Top of Record excerpts

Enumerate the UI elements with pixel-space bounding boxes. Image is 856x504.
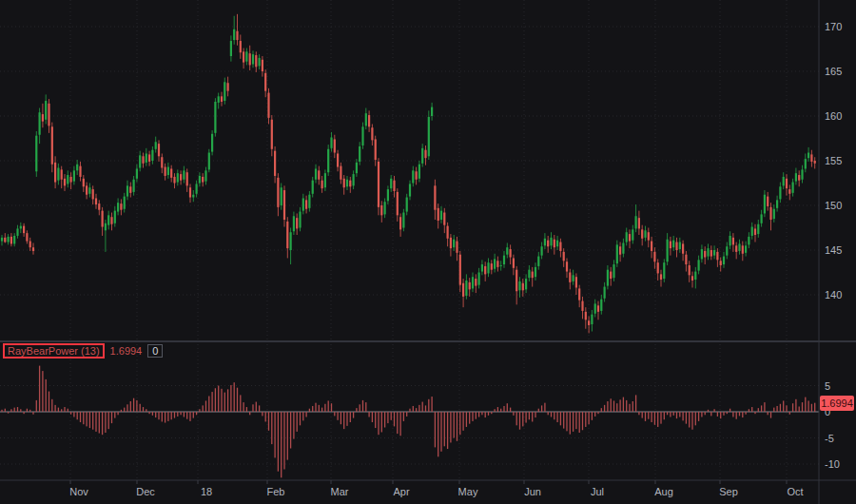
- histogram-bar: [399, 412, 400, 436]
- price-axis-label: 150: [825, 200, 842, 211]
- histogram-bar: [315, 403, 316, 412]
- histogram-bar: [629, 404, 630, 412]
- histogram-bar: [751, 407, 752, 412]
- histogram-bar: [274, 412, 275, 457]
- time-axis[interactable]: NovDec18FebMarAprMayJunJulAugSepOct: [0, 480, 856, 504]
- histogram-bar: [224, 393, 225, 412]
- histogram-bar: [99, 412, 100, 434]
- histogram-bar: [1, 410, 2, 412]
- histogram-bar: [49, 392, 49, 412]
- histogram-bar: [365, 402, 366, 412]
- histogram-bar: [167, 412, 168, 421]
- price-axis-label: 170: [825, 21, 842, 32]
- histogram-bar: [789, 412, 790, 415]
- histogram-bar: [5, 409, 6, 412]
- histogram-bar: [234, 382, 235, 412]
- histogram-bar: [133, 398, 134, 412]
- histogram-bar: [594, 412, 595, 417]
- histogram-bar: [611, 398, 612, 412]
- histogram-bar: [121, 410, 122, 412]
- histogram-bar: [61, 409, 62, 412]
- indicator-axis[interactable]: 50-5-10: [820, 342, 856, 480]
- histogram-bar: [749, 409, 749, 412]
- histogram-bar: [42, 371, 43, 412]
- price-axis-label: 165: [825, 66, 842, 77]
- histogram-bar: [89, 412, 90, 428]
- histogram-bar: [691, 412, 692, 430]
- histogram-bar: [548, 412, 549, 415]
- price-axis[interactable]: 170165160155150145140: [820, 0, 856, 340]
- histogram-bar: [46, 379, 47, 412]
- histogram-bar: [203, 405, 204, 412]
- histogram-bar: [218, 386, 219, 413]
- histogram-bar: [723, 412, 724, 416]
- histogram-bar: [148, 412, 149, 414]
- histogram-bar: [262, 412, 263, 416]
- histogram-bar: [268, 412, 269, 431]
- histogram-bar: [23, 412, 24, 414]
- histogram-bar: [384, 412, 385, 428]
- histogram-bar: [679, 412, 680, 417]
- histogram-bar: [337, 412, 338, 420]
- histogram-bar: [579, 412, 580, 433]
- histogram-bar: [68, 409, 68, 412]
- histogram-bar: [92, 412, 93, 430]
- histogram-bar: [673, 412, 674, 416]
- histogram-bar: [664, 412, 665, 419]
- histogram-bar: [102, 412, 103, 435]
- histogram-bar: [416, 408, 417, 412]
- histogram-bar: [240, 395, 241, 412]
- candle: [214, 98, 216, 136]
- histogram-bar: [638, 412, 639, 415]
- chart-canvas[interactable]: [0, 0, 856, 504]
- histogram-bar: [732, 412, 733, 417]
- histogram-bar: [544, 403, 545, 412]
- histogram-bar: [136, 400, 137, 412]
- histogram-bar: [353, 412, 354, 418]
- histogram-bar: [14, 408, 15, 412]
- histogram-bar: [281, 412, 282, 477]
- histogram-bar: [604, 405, 605, 412]
- histogram-bar: [588, 412, 589, 424]
- histogram-bar: [648, 412, 649, 419]
- histogram-bar: [375, 412, 376, 428]
- candle: [211, 130, 213, 155]
- histogram-bar: [563, 412, 564, 429]
- histogram-bar: [522, 412, 523, 426]
- histogram-bar: [271, 412, 272, 444]
- histogram-bar: [447, 412, 448, 449]
- histogram-bar: [476, 412, 477, 419]
- candle: [378, 158, 379, 215]
- histogram-bar: [394, 412, 395, 426]
- histogram-bar: [592, 412, 593, 420]
- histogram-bar: [497, 407, 498, 412]
- histogram-bar: [811, 404, 812, 412]
- histogram-bar: [230, 385, 231, 412]
- indicator-title[interactable]: RayBearPower (13): [3, 343, 105, 359]
- histogram-bar: [278, 412, 279, 472]
- histogram-bar: [32, 412, 33, 415]
- price-axis-label: 145: [825, 244, 842, 256]
- histogram-bar: [454, 412, 455, 438]
- histogram-bar: [368, 412, 369, 417]
- histogram-bar: [73, 412, 74, 417]
- histogram-bar: [140, 404, 141, 412]
- histogram-bar: [108, 412, 109, 429]
- indicator-zero-value: 0: [147, 344, 163, 358]
- histogram-bar: [328, 400, 329, 412]
- histogram-bar: [54, 405, 55, 412]
- histogram-bar: [500, 409, 501, 412]
- histogram-bar: [623, 397, 624, 412]
- price-axis-label: 160: [825, 110, 842, 122]
- histogram-bar: [180, 412, 181, 415]
- histogram-bar: [340, 412, 341, 424]
- histogram-bar: [708, 410, 709, 412]
- histogram-bar: [362, 400, 363, 412]
- histogram-bar: [158, 412, 159, 419]
- histogram-bar: [730, 409, 730, 412]
- histogram-bar: [570, 412, 571, 435]
- histogram-bar: [573, 412, 574, 432]
- histogram-bar: [462, 412, 463, 431]
- histogram-bar: [742, 412, 743, 417]
- histogram-bar: [786, 405, 787, 412]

Bottom of Record excerpts

### Exercise instructions:
Check each line of the listing above. Copy it if it holds the string "candle".

### Exercise solution:
- candle: [214, 98, 216, 136]
- candle: [211, 130, 213, 155]
- candle: [378, 158, 379, 215]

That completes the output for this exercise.